Records for the task:
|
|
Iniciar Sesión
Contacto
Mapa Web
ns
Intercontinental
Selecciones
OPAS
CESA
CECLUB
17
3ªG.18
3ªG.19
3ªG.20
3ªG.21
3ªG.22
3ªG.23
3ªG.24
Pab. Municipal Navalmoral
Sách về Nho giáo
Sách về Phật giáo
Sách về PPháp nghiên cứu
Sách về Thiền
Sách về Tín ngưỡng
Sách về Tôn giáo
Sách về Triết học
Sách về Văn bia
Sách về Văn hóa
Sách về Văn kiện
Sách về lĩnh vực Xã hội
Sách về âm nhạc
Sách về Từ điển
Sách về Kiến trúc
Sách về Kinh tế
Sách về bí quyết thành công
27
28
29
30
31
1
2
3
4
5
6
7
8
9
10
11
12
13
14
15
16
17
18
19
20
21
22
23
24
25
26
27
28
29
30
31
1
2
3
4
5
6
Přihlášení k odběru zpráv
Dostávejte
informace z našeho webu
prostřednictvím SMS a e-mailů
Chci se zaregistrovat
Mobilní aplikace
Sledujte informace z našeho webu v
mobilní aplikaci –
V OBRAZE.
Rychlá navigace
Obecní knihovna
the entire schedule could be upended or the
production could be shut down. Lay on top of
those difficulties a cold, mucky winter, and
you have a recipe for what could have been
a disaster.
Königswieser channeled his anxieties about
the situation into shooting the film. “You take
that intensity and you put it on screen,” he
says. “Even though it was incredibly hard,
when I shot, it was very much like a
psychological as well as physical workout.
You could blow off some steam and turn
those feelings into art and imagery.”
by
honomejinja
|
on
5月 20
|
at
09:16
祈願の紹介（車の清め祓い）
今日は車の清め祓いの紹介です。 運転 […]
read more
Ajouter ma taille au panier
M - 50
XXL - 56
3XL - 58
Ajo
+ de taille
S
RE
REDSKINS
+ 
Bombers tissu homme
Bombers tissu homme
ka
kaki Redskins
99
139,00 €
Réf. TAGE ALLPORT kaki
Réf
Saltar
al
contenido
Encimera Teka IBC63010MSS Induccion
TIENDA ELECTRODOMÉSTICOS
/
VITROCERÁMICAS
==
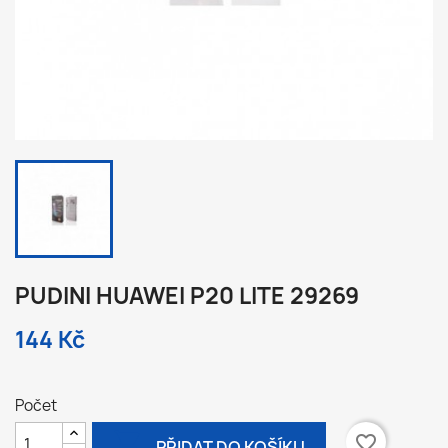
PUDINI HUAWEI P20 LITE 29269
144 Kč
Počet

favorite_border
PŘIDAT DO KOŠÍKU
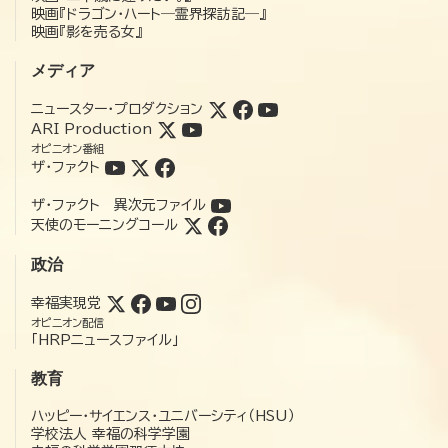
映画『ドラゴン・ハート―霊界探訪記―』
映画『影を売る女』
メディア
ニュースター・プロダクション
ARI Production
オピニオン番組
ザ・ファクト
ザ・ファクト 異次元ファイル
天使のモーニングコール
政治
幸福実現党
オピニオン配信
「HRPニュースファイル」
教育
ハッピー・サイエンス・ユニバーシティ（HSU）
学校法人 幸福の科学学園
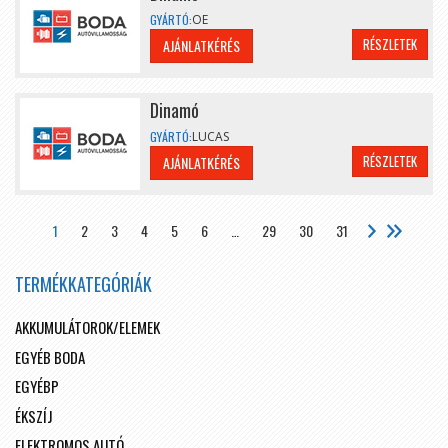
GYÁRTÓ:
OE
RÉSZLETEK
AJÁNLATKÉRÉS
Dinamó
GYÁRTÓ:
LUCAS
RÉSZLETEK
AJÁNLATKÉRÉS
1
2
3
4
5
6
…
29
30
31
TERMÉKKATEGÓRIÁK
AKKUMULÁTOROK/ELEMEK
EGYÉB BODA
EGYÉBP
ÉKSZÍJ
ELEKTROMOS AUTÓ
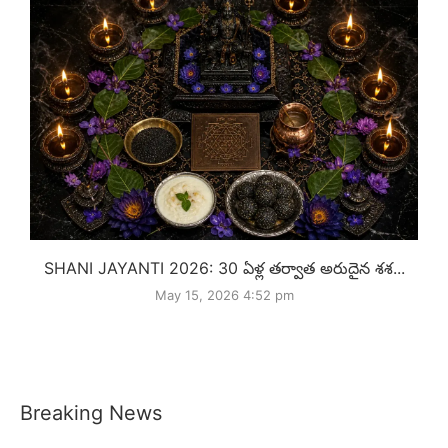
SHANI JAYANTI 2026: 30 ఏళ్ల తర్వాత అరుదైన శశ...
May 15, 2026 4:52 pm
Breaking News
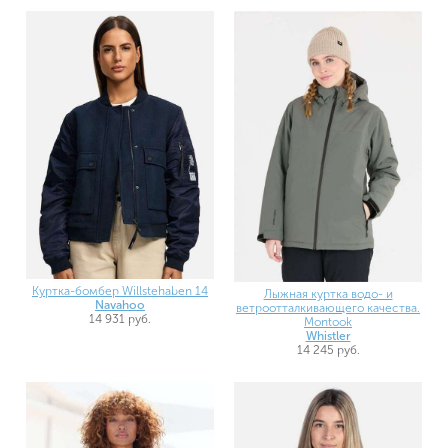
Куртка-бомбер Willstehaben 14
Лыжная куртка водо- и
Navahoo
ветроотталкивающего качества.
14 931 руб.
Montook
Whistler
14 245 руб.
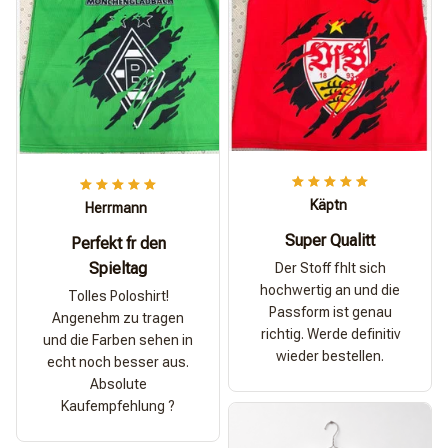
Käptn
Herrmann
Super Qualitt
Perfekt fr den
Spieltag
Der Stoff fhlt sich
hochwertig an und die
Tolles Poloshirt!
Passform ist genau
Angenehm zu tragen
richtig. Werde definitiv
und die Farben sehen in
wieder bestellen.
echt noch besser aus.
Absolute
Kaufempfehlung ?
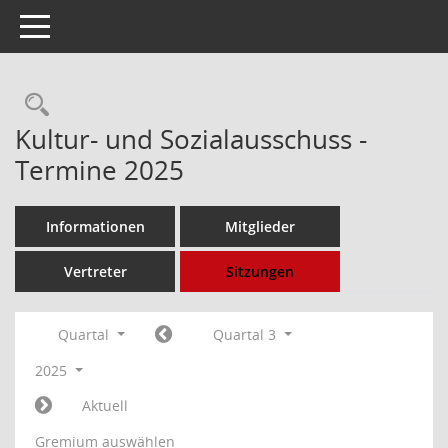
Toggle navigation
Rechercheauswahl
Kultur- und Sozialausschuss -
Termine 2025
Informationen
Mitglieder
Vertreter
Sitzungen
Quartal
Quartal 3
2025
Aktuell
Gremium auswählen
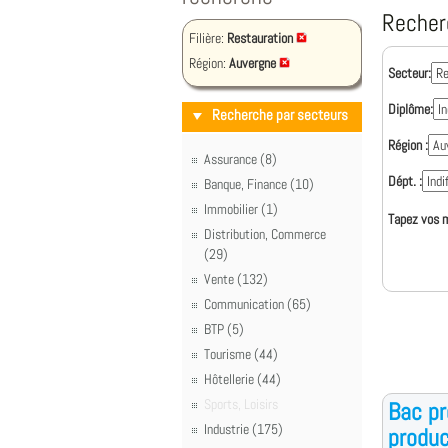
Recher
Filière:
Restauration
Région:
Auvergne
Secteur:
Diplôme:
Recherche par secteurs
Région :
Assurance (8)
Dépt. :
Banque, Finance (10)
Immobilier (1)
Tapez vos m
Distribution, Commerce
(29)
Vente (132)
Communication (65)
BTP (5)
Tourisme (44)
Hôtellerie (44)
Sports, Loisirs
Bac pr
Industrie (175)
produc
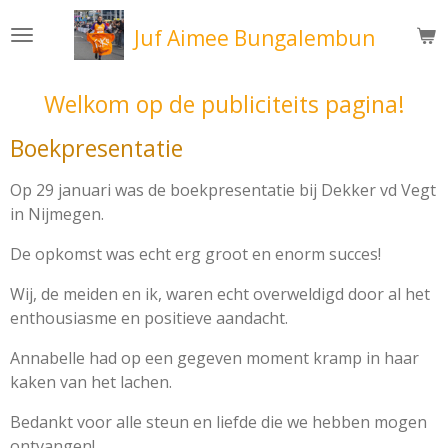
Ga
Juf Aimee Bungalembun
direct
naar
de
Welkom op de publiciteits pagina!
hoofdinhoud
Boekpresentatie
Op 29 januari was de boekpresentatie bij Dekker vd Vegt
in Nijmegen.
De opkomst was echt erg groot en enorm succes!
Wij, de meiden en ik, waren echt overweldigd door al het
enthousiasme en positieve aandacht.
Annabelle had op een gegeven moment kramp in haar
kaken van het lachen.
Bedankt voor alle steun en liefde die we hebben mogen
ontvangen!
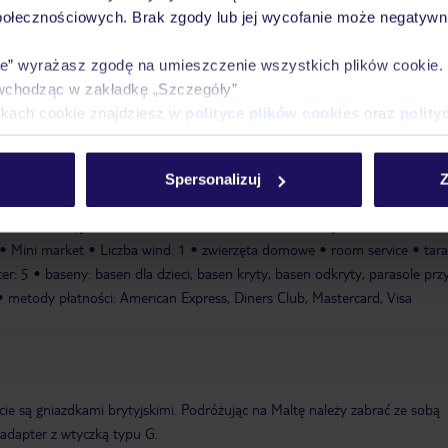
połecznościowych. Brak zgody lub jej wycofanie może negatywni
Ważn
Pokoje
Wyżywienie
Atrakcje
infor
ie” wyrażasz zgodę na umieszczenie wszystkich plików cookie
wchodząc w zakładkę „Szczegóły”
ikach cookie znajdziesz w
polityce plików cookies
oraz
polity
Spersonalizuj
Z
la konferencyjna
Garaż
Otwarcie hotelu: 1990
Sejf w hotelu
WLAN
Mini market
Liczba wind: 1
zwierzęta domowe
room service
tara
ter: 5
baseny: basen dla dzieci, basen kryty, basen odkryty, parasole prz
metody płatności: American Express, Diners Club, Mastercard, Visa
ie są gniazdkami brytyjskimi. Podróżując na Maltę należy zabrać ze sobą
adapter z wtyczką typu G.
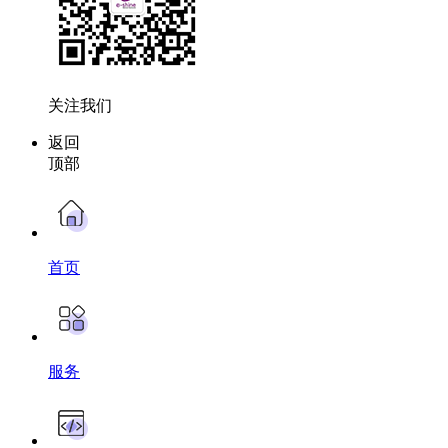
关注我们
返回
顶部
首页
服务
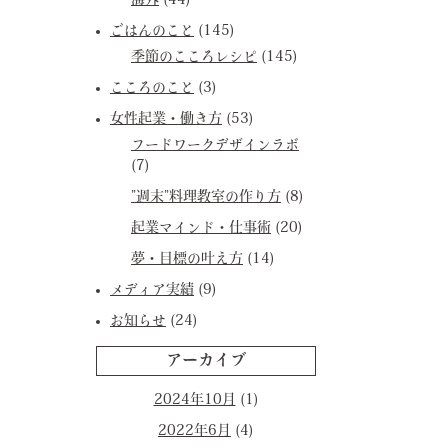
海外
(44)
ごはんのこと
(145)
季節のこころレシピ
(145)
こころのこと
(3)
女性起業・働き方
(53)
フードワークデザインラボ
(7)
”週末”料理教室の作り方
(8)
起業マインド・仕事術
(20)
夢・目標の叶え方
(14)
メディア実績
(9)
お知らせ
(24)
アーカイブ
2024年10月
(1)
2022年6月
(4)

Task goal: Only the number is required: state how many lines of the entries hold the word "plików".

Output of the exercise: 2